-3-

4 1 0
                                    

"Roma'nın, Romulus tarafından M.Ö 753 yılında kurulduğu söylenir ve Roma'nın devlet teşkilatı biçimlerine göre ayrıldığı dört siyasi biçimini de haftaya anlatmaya devam edelim. Bugünlük ders bu kadardı. Çıkabilirsiniz çocuklar."

Hoca'nın dersi bitirmesiyle derin bir nefes alıp vererek defterimi kapatmıştım. Artık konulara giriş yapmaya başlamışlardı. Kitaplardan konuları tekrar etmeye başlasam iyi olacaktı. Sahi, ben bugün kitap almaya gidecektim değil mi?

"Hoseok, ben çıkınca kitap almaya gideceğim. Senin bir işin var mı? Gelmek ister misin?"

Hoseok söylediğimin üzerine bir yandan toparlanırken üzgün bir yüz ifadesi takınarak kafasını iki yana sallamıştı.

"Üzgünüm! Eve gitmeden markete gitmem gerekiyor. Onun için acele ediyorum biraz açıkçası. Siparişler var malum."

"Anladım. Olsun, sorun değil." Hoseok'a gülümseyerek kafamı salladıktan sonra ön sırada Taehyung'un hâlâ yerinden kalkmadan notlarına göz gezdirdiğini görmüştüm. Onunla da gidebilirdim aslında. Hem belki biraz daha konuşarak daha samimi olabilirdik.

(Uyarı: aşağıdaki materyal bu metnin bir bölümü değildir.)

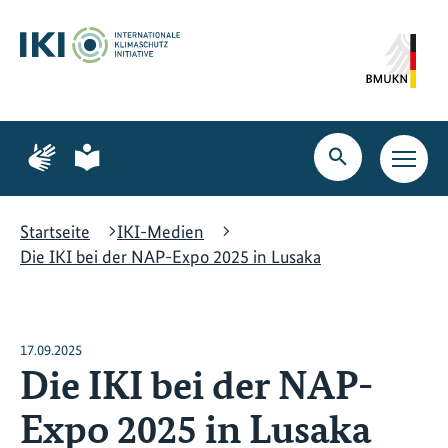
Zum
Zur
Zur
Hauptinhalt
Suche
Hauptnavigation
springen
springen
springen
Zur
Zur
Seite
Seite
Suche
Haupt
für
für
öffnen
Navig
Gebärdensprache
leichte
öffne
Sprache
Startseite
IKI-Medien
Die IKI bei der NAP-Expo 2025 in Lusaka
17.09.2025
Die IKI bei der NAP-
Expo 2025 in Lusaka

Hoseok koluma dokunarak yanımdan geçerken aynı zamanda Taehyung'un da omzuna dokunarak "Görüşürüz!" demişti. Biz de daha kısık sesle "Görüşürüz." dedikten sonra bende Taehyung'un yanına gidip biraz eğilerek omzuna dokunmuştum.

"Taehyung?"

Kafasını kaldırıp merakla bana bakmıştı.

"Efendim."

"Ş-şey ben şimdi ders kitaplarını almaya gidecektim de sen de gelmek ister misin diye soracaktım."

Taehyung bir süre daha gözlerime bakmaya devam ederken düşünüyordu galiba.

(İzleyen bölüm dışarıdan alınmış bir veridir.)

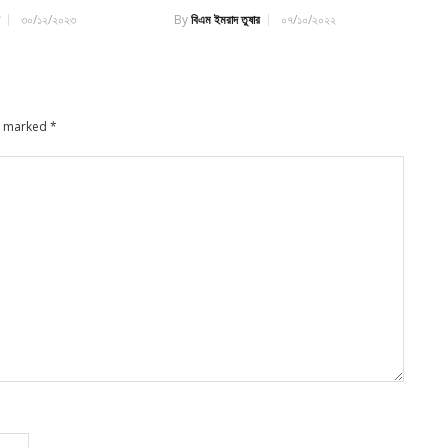
র
৩০/১২/২০২৩
By
বিএম ইমরাদ তুষার
০৭/১০/২০২২
re marked
*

"T-tamam, olur şimdi mi gidelim?" O az önce kekelemiş miydi benim gibi? Ben heyecanlanınca ve çekinirken kekelerdim. O da mı öyle olmuştu? Şaşırmıştım.

"Evet. Yani ben öyle düşündüm. Bir işin mi var?"

"Hayır hayır yok, hadi çıkalım." Hemen ayağa kalktığında bende omzundaki elimi çekmiştim. Zaten sadece defteri ve bir kalemi vardı sıranın üstünde. İkisini de direkt çantasına atıp bana dönmüştü. Ben de gülümseyip önden yürümeye başlamıştım.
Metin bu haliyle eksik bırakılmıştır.